I like my Rumer with a bit of Pepsi

What's really sickening is if it was anyone else's 18 year old daughter, Bruce Willis wouldn't have had a problem hitting on her himself.

what a stiffley stifferson... PRANKSTERS WHOA!!!

There's a rumor Rumer's ugly
But how am I supposed to know?
If she's cute or if she's pugly
Can't tell with no photo.

I'm willing to quit bitching for a few minutes when the need arises... but she does look a bit shovel-faced:

Crufts Dog Show 2006

Phooee, that didn't work. Try this one:

blaaa

Goddammit, Google the bitch yourself. If you think it worthwhile.

George Clooney is even more gay than Cruise.

I had no idea Jay Leno circa 1975 was Bruce Willis' daughter. She really needs the number to her mom's plastic surgeon. Now.

Stupid fuck Bruce Willis, you should know that there's not a middle-aged guy that would want to hit on your daughter because she looks like Bruce.
How come none of their kids got any of Demi's looks? They're all butt-ugly.

she looks like the ugly version of parker posey in that picture

In the meantime, Clooney's checking out Rumer's goods for himself. That's why he can't keep a relationship with an adult female -- he's a dirty old man who likes little girls. Nice going Georgie! You just outed yourself as a fucking perv.

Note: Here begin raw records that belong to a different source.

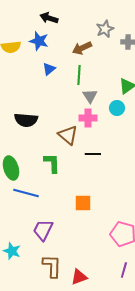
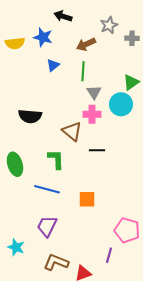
black arrow: (49, 18) -> (63, 16), moved
cyan circle: (117, 108) -> (121, 104), size x1.5
blue line: (26, 193) -> (47, 189), moved
brown L-shape: (52, 266) -> (56, 262), turned -70
purple line: (124, 270) -> (109, 255), moved

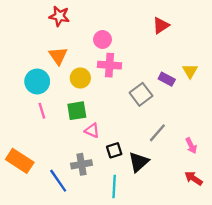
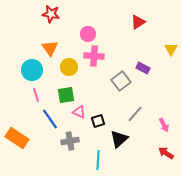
yellow triangle: (190, 71) -> (171, 49), moved
black square: (114, 150) -> (98, 121), moved
blue line: (58, 181) -> (50, 119), moved

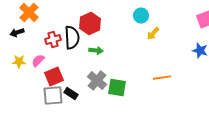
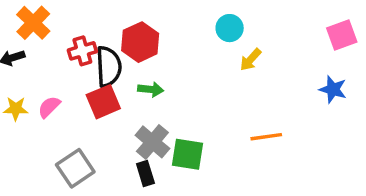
red cross: (53, 40) -> (82, 51), moved
red square: (54, 77) -> (103, 102), moved
black rectangle: (71, 94) -> (145, 173), moved, turned 40
gray square: (53, 96) -> (75, 168), turned -30

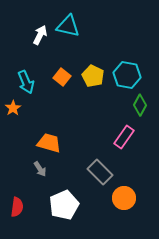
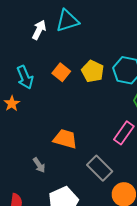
cyan triangle: (68, 26) -> (67, 21), turned -30
orange trapezoid: (49, 143) -> (65, 139), moved

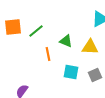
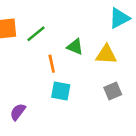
cyan square: (71, 72) -> (61, 91), moved

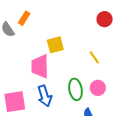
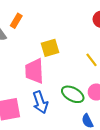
green ellipse: (76, 89) -> (73, 94), turned -50

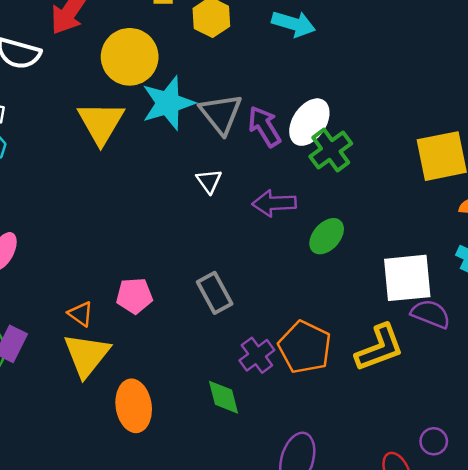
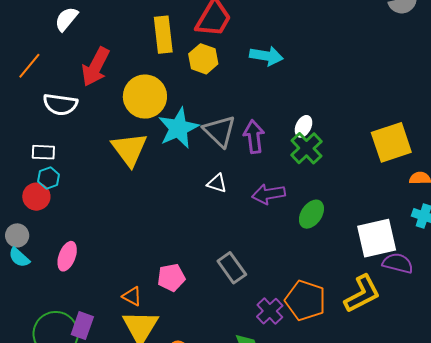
white ellipse: (309, 122) -> (303, 126), moved, size x0.6
purple arrow: (264, 126) -> (254, 137), turned 32
white triangle: (209, 181) -> (217, 183), turned -30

whoa #19, I wouldn't wash my ASS with that face, not even if George Clooney had spat on it first.

slow day huh

Prank to the death!

http://www.veryliberating.com

That Clooney is such a prankster. He saves his best jokes for the public at large, though. Everytime he releases a new movie he dupes everyone who goes to see it. The guy is the embodiment of smug, with the wardrobe person being responsible for any variances in his performances.

I know this is mean b/c she didn't choose to be famous but . . . no one would hit on Rumer. Not even middle-aged men with beer guts. Have you seen her??? It's unfortunate.

CHRISTOPHER WALKEN 4 PREZ, BITCHES! if you don't think that's relevant, you've obviously never seen SNL.

Bahahaha! I bet George was hittin on her though...

http://www.exposay.com/george-clooney/1/c/851/

So the fuck what?

Bruce is like Norman Bates in Psycho.
Rumer? Rumer, it's time for your tea. Tomorrow we take you to see Dr. Doolittle. You're 18 now. Time for the "operation."

Is it just me or does it seem like everything that happens right now in Holywood gossip happens at one of Scott Caan's parties?

I have found that the best way to have sex with Rumer Willis is to keep the lights down real low, squint, and tell yourself that it is actually Demi that you are violating, and not the fruit of her sumpuous loins.

Mmmmmmm, Demi's loins......

Not a damn thing wrong with her, before or after I set up my cover story and hit it.

Signed,
George "I fucked over Teri Hatcher" Clooney

@11 i concur.
@ 35 you're soooooooooooooooooooo sick!